In our baseline survey of UCSF internal medicine residents, we discovered a strong relationship between learner confidence and self-reported SBIRT skills practice, and this relationship was explained by the perceived barriers of lack of experience dealing with alcohol or drug problems and a discomfort in dealing with these issues (p<.001). These results provided us with a clear signpost to guide curricular development towards increasing experience and reducing discomfort. By providing residents with multiple opportunities for practice and observation with a standardized feedback protocol, we targeted those perceived barriers that were associated with lower confidence in SBIRT skills. We more finely tuned our curriculum to our learner’s needs and the overall outcome of increasing SBIRT behaviors in the future.
Our experience has several implications for others considering SBIRT curricular design. First, assessing characteristics of learners at baseline proved to be a valuable tool for tailoring the curriculum to target the specific needs of residents. Second, developing tailored curricula is an iterative process. Anticipating this during planning and putting in place procedures to evaluate learner responses will likely facilitate the magnitude of improvements at each iteration. Lastly, the exercise of developing a proficiency checklist is valuable, in and of itself, to help ensure alignment in curriculum and explicitly address and standardize practice recommendations that we make to residents. Overall, a body of related research and our initial qualitative data support the effectiveness of performance feedback as a core curriculum component in teaching SBIRT skills.

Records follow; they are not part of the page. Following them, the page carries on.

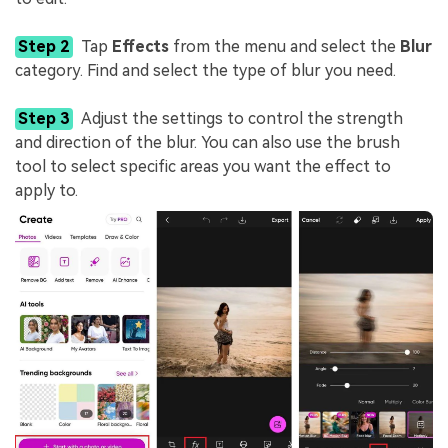
Step 2
Tap
Effects
from the menu and select the
Blur
category. Find and select the type of blur you need.
Step 3
Adjust the settings to control the strength
and direction of the blur. You can also use the brush
tool to select specific areas you want the effect to
apply to.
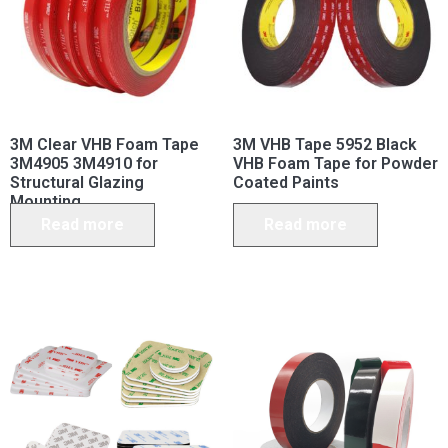
3M Clear VHB Foam Tape
3M VHB Tape 5952 Black
3M4905 3M4910 for
VHB Foam Tape for Powder
Structural Glazing
Coated Paints
Mounting
Read more
Read more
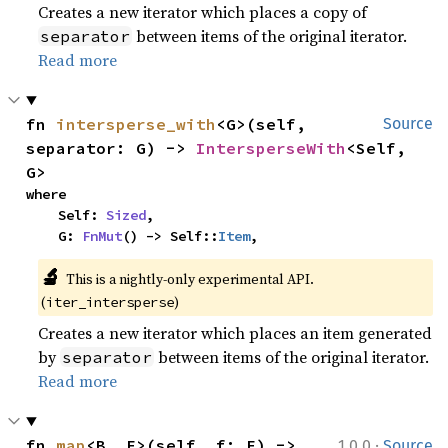
Creates a new iterator which places a copy of
between items of the original iterator.
separator
Read more
fn 
intersperse_with
<G>(self, 
Source
separator: G) -> 
IntersperseWith
<Self, 
G>
where

    Self: 
Sized
,

    G: 
FnMut
() -> Self::
Item
,
🔬
This is a nightly-only experimental API.
(
)
iter_intersperse
Creates a new iterator which places an item generated
by
between items of the original iterator.
separator
Read more
·
fn 
map
<B, F>(self, f: F) -> 
1.0.0
Source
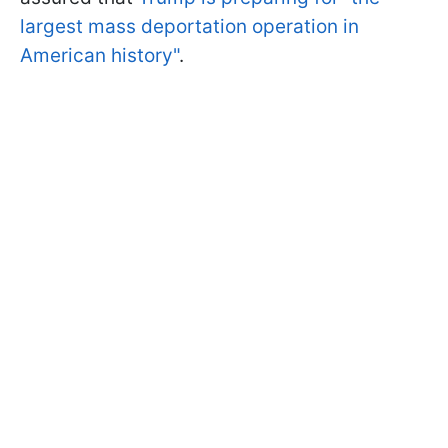
largest mass deportation operation in
American history"
.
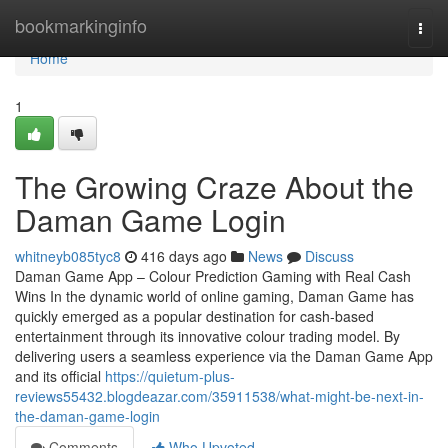
Home
bookmarkinginfo
Togg
navi
Home
1
The Growing Craze About the
Daman Game Login
whitneyb085tyc8
416 days ago
News
Discuss
Daman Game App – Colour Prediction Gaming with Real Cash
Wins In the dynamic world of online gaming, Daman Game has
quickly emerged as a popular destination for cash-based
entertainment through its innovative colour trading model. By
delivering users a seamless experience via the Daman Game App
and its official
https://quietum-plus-
reviews55432.blogdeazar.com/35911538/what-might-be-next-in-
the-daman-game-login
Comments
Who Upvoted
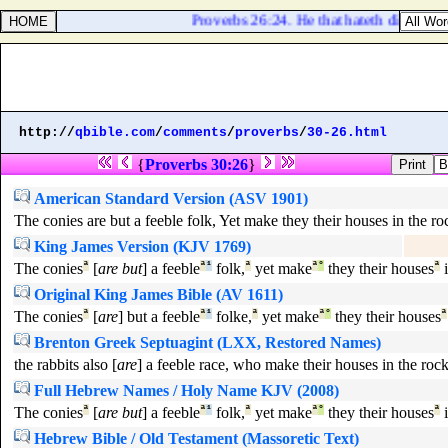
Proverbs 26:24. He that hateth dissembleth
http://
qbible.com
/
comments
/
proverbs
/
30-26.html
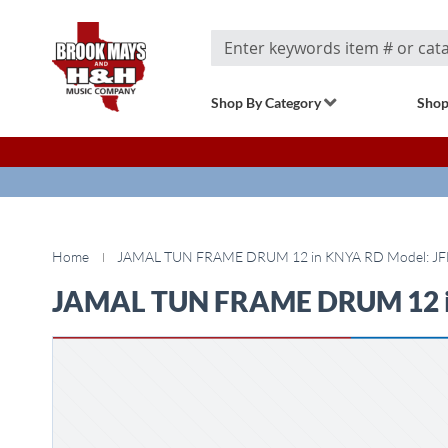
Search
Shop By Category
Shop
Home
JAMAL TUN FRAME DRUM 12 in KNYA RD Model: JF
JAMAL TUN FRAME DRUM 12 i
Skip
to
the
end
of
the
images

Observation with feedback is critical to the effective implementation of medical skills, particularly those that involve interpersonal communication (20
). Despite this, implementation of feedback in training curricula is insufficient, particularly in the area of addictions (21
). As early as 1950, Weiner drew poignant parallels between the critical role of feedback in medical education and rocket science, where the importance of reinserting performance information into the system via feedback is a necessary antecedent to the modification of behavior (1
). However, unlike rockets, which are designed with their own objective performance evaluation instrumentation (1
), health care providers, particularly those with minimal exposure to a given behavioral intervention, are poor estimators of their own skillfulness (22
). Arguments for the implementation of observation with feedback also have drawn parallels between interpersonal communication in medical interactions and complex skills from other areas, such as athletic or musical domains. Here providers’ struggles to accurately assess their own performance may be analogous to a golfer practicing with a blindfold on, or a pianist playing while wearing earplugs. Without a feedback loop, performance is unlikely to improve (20
Feedback has been referred to as the life-blood of learning, especially if it is provided often and in a learner-centered style (24
). A learner-responsive curriculum requires data gathering about learner deficiencies and resources and attitudes, as well as ongoing evaluation of and responsiveness to implementation challenges and successes. What we learned in the development, implementation, and modification of our SBIRT curriculum at SFGH parallels research from the broader field of medical education, where observation with feedback is a highly replicated essential strategy for enhancing intervention skillfulness. This teaching technique holds great promise for SBIRT curricula. Our experiences developing and implementing an SBIRT Proficiency Checklist and Feedback Protocol with UCSF internal medicine residents demonstrate that observation with feedback in GME clinical settings is feasible, well-received, and valued by the resident physicians. Qualitative feedback from housestaff supports the continued development, implementation, and rigorous evaluation of clinic-based observation with feedback. Continued research is needed to document the impact of observation with feedback on self-reported and objective measures of SBIRT-related provider behavior.